So sorry you are unhappy and sad. Chin up! You can do this. Hang in there. We are here when you need us.....


----------



## sparkside1 (Jun 26, 2010)

I think a separation is in order here! I was the same, didn't appreciate my wife for all the things she did. Din't show her affection or spend enough time with her. She asked for a separation and then had an affair. After 4 years of her trying to get through to me, I had my wake up call. I feel like a complete idiot for the way I treated her and although we are still separated 4 months on...She knows that I've finally changed and learned my lesson. Will we get back together? I don't know but what I do know is that it woke me up to all my failings. Not just in my marriage but in all my relationships. If you have reached the end of the line, don't go for divorce, just separate and make him think that it's over.
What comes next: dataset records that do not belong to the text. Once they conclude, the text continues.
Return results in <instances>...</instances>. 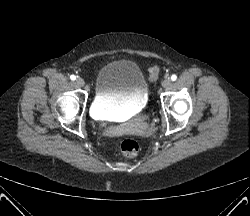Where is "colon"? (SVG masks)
I'll return each mask as SVG.
<instances>
[{
	"instance_id": "obj_1",
	"label": "colon",
	"mask_w": 250,
	"mask_h": 216,
	"mask_svg": "<svg viewBox=\"0 0 250 216\" xmlns=\"http://www.w3.org/2000/svg\"><path fill=\"white\" fill-rule=\"evenodd\" d=\"M159 70V67L156 65L149 68L150 81H155L158 78ZM138 151L139 145L132 139L124 140L119 148V154L125 157H134L138 154Z\"/></svg>"
}]
</instances>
It will either make him wake up or he'll show you that he didn't care at all and you need to move on with your life.


----------



## Mandia99508 (Jul 15, 2010)

husbandinthemking said:


> Sounds like he needs a wake-up call. My wife gave me one. She found another guy who would listen to her(unlike myself)
> 
> It was my fault that she did what she did. I couldnt blame her. I was being an ahole to her for years.
> 
> ...



It takes a much stronger man to wake up. I'm glad it worked out for you. My husband might be a lost cause. He's a depressed alcoholic who no longer wants me around, because he wants to be alone. I won't leave and I won't give up. I think he needs help or at the very least needs to understand the choices he makes. The funny thing is I accept them. Because the man he is under the periodic depression and alcohol usage is a man that I LOVE to love. I'll go without sex or affection for long periods of time, and I struggle to stay. But I stay. I'm sorry you wife strayed, but I'm glad that you two got through it.


----------